Miré con recelo su rostro impasible: —No hace falta. Pondré un recordatorio —me volví hacia los dueños de casa que seguían mirando las fotografías y le di un beso a Sami. Me abrazó y me dijo en voz baja: —No se te ocurra llorar a solas, ¿eh?
Me largué a reír. Por cierto que ya había pasado mi momento de debilidad: —Tengo pensado dormir hasta que suene la alarma del celu —aseguré.
∞ ∞
Me desperté a las siete y preparé el bolso para la excursión. Dudé en ponerme la malla porque nubes oscuras cubrían la mayor parte del firmamento. Finalmente me arriesgué porque, ¿acaso no tenía Merlo un microclima especial? Antes de las ocho estaba abajo y la única persona a la vista era Samanta.
—¡Buen día, Marti! ¿Dormiste bien?
—Como un lirón. ¿Darren se fue?
—Sí. Tiene pensado avanzar en el trabajo para tomarse el día mañana. ¡Será el primer día entero que me dedique desde que estamos aquí! —dijo radiante. Después, recordando mi infortunio—: ¿Cómo anda tu ánimo?
—Mejor que ayer —reconocí—. No todos los días la abandonan a una.
—¡Estate segura de que será para mejor! —pronosticó en medio de un abrazo.
Así hermanadas nos sorprendió Guille.
—Lindo cuadro mañanero —alabó—. ¿Están listas para salir?
Nos separamos riendo y lo seguimos acarreando nuestros bolsos. Sami se acomodó en el asiento trasero y yo al lado del conductor sin que mediara orden del gurka. Antes de partir le pregunté: —¿Llevás tu notebook?
—Sí. Pero si querés conectarte con tu mamá y con India podés hacerlo desde la pantalla de comando del auto.
Lo miré agradecida porque a ese efecto iba dirigido mi interés. Antes de volverse hacia el frente, manifestó: —Ahora prestá atención a mis instrucciones porque después del desayuno vas a conducir vos.
—¿Me dejarás manejar? —me sorprendí.
—Si querés —sonrió.
¡Claro que quería! Escuché sus indicaciones con absoluta concentración; no estaba dispuesta a desmentir mis dotes de piloto. El parador, adonde Guillermo nos anticipó los pormenores de la excursión, quedaba a quince minutos del centro.
—Vamos a conocer el pueblo minero de La Carolina hoy escasamente poblado. Haremos una excursión por la mina de oro abandonada, conoceremos la casa natal de Lafinur, tío bisabuelo de Borges y, por último, la gruta de Inti Huasi.

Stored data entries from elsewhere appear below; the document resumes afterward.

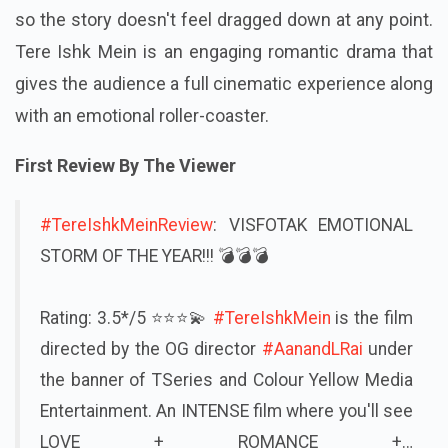
so the story doesn't feel dragged down at any point.
Tere Ishk Mein is an engaging romantic drama that
gives the audience a full cinematic experience along
with an emotional roller-coaster.
First Review By The Viewer
#TereIshkMeinReview
: VISFOTAK EMOTIONAL
STORM OF THE YEAR!!! 💣💣💣
Rating: 3.5*/5 ⭐⭐⭐💫
#TereIshkMein
is the film
directed by the OG director
#AanandLRai
under
the banner of TSeries and Colour Yellow Media
Entertainment. An INTENSE film where you'll see
LOVE + ROMANCE +…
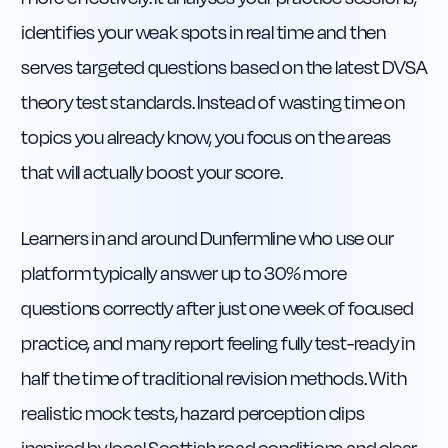
identifies your weak spots in real time and then
serves targeted questions based on the latest DVSA
theory test standards. Instead of wasting time on
topics you already know, you focus on the areas
that will actually boost your score.
Learners in and around Dunfermline who use our
platform typically answer up to 30% more
questions correctly after just one week of focused
practice, and many report feeling fully test-ready in
half the time of traditional revision methods. With
realistic mock tests, hazard perception clips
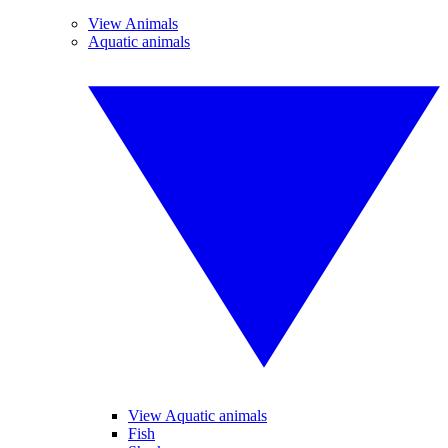
View Animals
Aquatic animals
View Aquatic animals
Fish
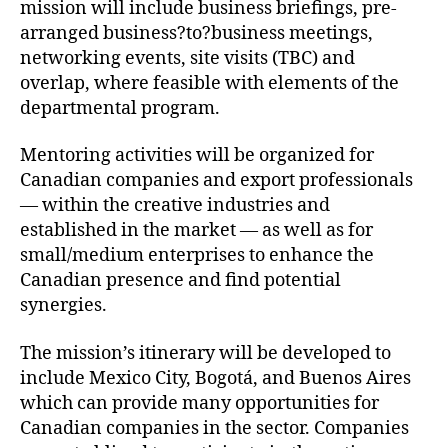
mission will include business briefings, pre-
arranged business?to?business meetings,
networking events, site visits (TBC) and
overlap, where feasible with elements of the
departmental program.
Mentoring activities will be organized for
Canadian companies and export professionals
— within the creative industries and
established in the market — as well as for
small/medium enterprises to enhance the
Canadian presence and find potential
synergies.
The mission’s itinerary will be developed to
include Mexico City, Bogotá, and Buenos Aires
which can provide many opportunities for
Canadian companies in the sector. Companies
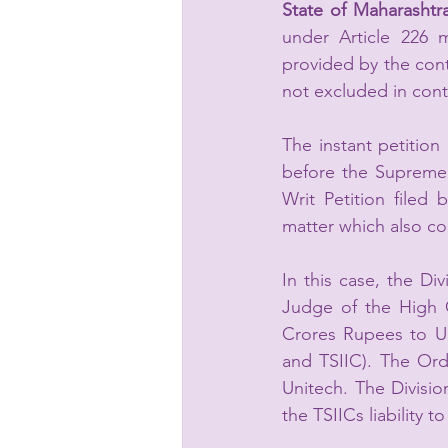
State of Maharashtr
under Article 226 
provided by the contr
not excluded in cont
The instant petition
before the Supreme 
Writ Petition filed 
matter which also co
In this case, the Di
Judge of the High C
Crores Rupees to Un
and TSIIC). The Ord
Unitech. The Divisi
the TSIICs liability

—¿Cuán lejos están? —preguntó Sami.
—Cerca de doscientos kilómetros —respondió su hermano—. Viajaremos por el camino asfaltado. Primera parada: La Carolina.

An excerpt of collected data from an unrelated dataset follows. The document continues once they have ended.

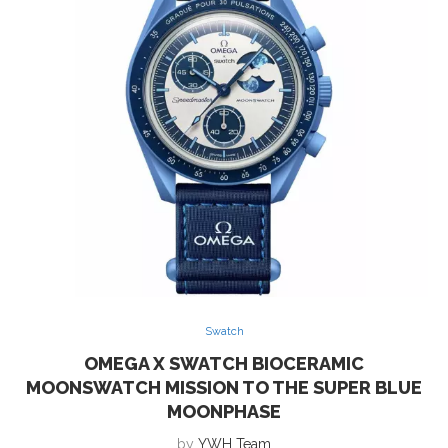
Swatch
OMEGA X SWATCH BIOCERAMIC
MOONSWATCH MISSION TO THE SUPER BLUE
MOONPHASE
by
YWH Team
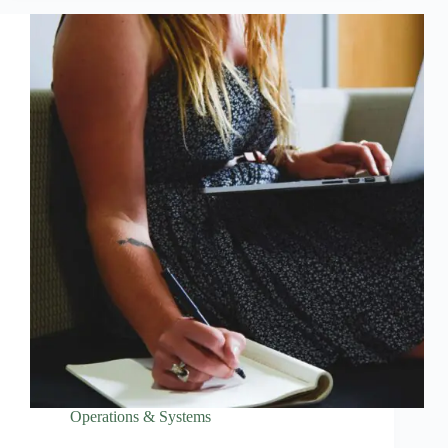
Operations & Systems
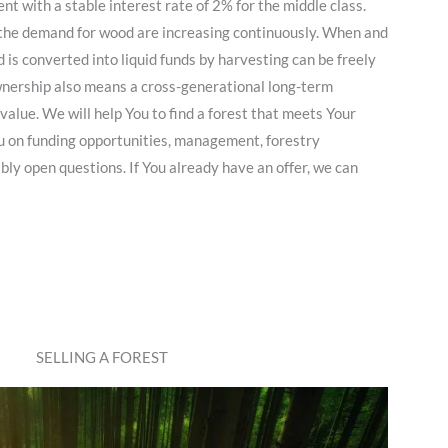
nt with a stable interest rate of 2% for the middle class.
s the demand for wood are increasing continuously. When and
 is converted into liquid funds by harvesting can be freely
ownership also means a cross-generational long-term
value. We will help You to find a forest that meets Your
 on funding opportunities, management, forestry
bly open questions. If You already have an offer, we can
SELLING A FOREST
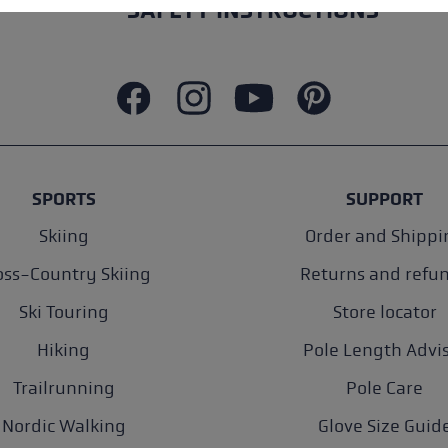
SAFETY INSTRUCTIONS
SPORTS
SUPPORT
Skiing
Order and Shippi
oss-Country Skiing
Returns and refu
Ski Touring
Store locator
Hiking
Pole Length Advi
Trailrunning
Pole Care
Nordic Walking
Glove Size Guid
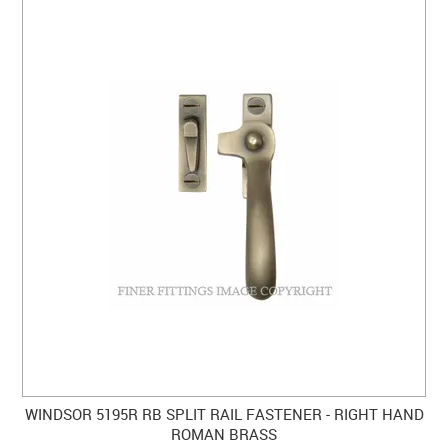
WINDSOR 5195R RB SPLIT RAIL FASTENER - RIGHT HAND
ROMAN BRASS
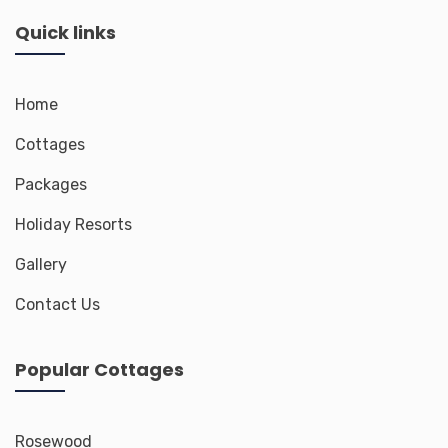
Quick links
Home
Cottages
Packages
Holiday Resorts
Gallery
Contact Us
Popular Cottages
Rosewood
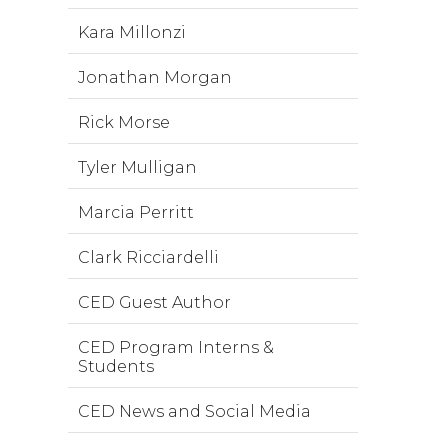
Kara Millonzi
Jonathan Morgan
Rick Morse
Tyler Mulligan
Marcia Perritt
Clark Ricciardelli
CED Guest Author
CED Program Interns &
Students
CED News and Social Media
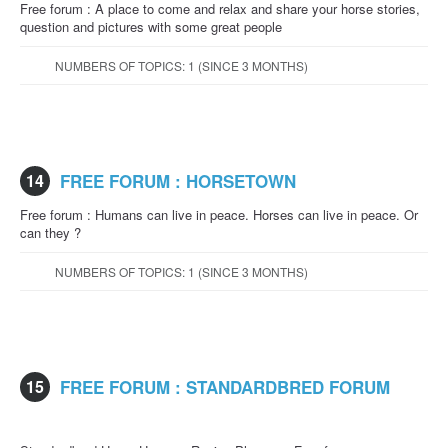
Free forum : A place to come and relax and share your horse stories,
question and pictures with some great people
NUMBERS OF TOPICS: 1 (SINCE 3 MONTHS)
14
FREE FORUM : HORSETOWN
Free forum : Humans can live in peace. Horses can live in peace. Or
can they ?
NUMBERS OF TOPICS: 1 (SINCE 3 MONTHS)
15
FREE FORUM : STANDARDBRED FORUM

A las nueve me puse al volante del Mercedes. Después de ajustarme el cinturón, le eché un vistazo a su dueño. Me guiñó el ojo con una sonrisa confiada y entonces arranqué. Puse todos mis sentidos en el manejo de la estupenda camioneta que se deslizaba sobre el pavimento como si flotara. Estar sentada en el asiento del conductor, delante del tablero iluminado y el completo GPS me hacía sentir como el comandante de una aeronave. Aceleré de más cuando adquirí confianza y aprecié la templanza de Guille que se abstuvo de intervenir para que retomara una velocidad prudente. Hice mi entrada triunfal en el casco de la antigua ciudad minera y estacioné en las cercanías del restaurante que me indicó. Me liberé del cinturón y miré primero hacia el asiento trasero. Sami hizo la pantomima de estar al borde de la histeria. Riendo, me volví hacia Guillermo: —Creí que te verías pálido como un espectro —observé.
—No sé por qué. Confiaba en vos.
—Mmm… No es lo que dicen los hombres cuando le ceden su auto a una mujer —afirmé.

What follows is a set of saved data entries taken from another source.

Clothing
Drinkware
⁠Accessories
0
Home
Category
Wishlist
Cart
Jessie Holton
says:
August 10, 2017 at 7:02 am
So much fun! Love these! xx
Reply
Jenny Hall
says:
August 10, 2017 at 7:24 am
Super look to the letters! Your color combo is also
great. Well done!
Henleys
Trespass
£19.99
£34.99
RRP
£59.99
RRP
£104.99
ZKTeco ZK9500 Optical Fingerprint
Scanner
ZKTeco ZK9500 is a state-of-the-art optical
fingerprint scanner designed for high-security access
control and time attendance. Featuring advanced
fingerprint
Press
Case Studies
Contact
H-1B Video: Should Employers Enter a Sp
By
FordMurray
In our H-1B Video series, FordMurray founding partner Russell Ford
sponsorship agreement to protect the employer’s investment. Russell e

—Es la primera vez que me reconocés como hombre, ¿te diste cuenta? —dijo sugerente.
No caí en la trampa. Evadí la respuesta e insistí: —Nunca me habías visto manejar.
—No. Pero aparte de vos, confiaba en mi auto —expuso con suficiencia.
—¡Ah…! ¿Tan fantástico es?
—Está programado para detectar la inminencia de un choque. En tal caso, se accionan las bolsas de aire y se posicionan los asientos a modo de aviso para el conductor temerario —curvó los labios en una sonrisa guasona.
Remedé su gesto y le sostuve la mirada hasta advertir que sus ojos adquirían esa profundidad de mar turbulento que me aturdía.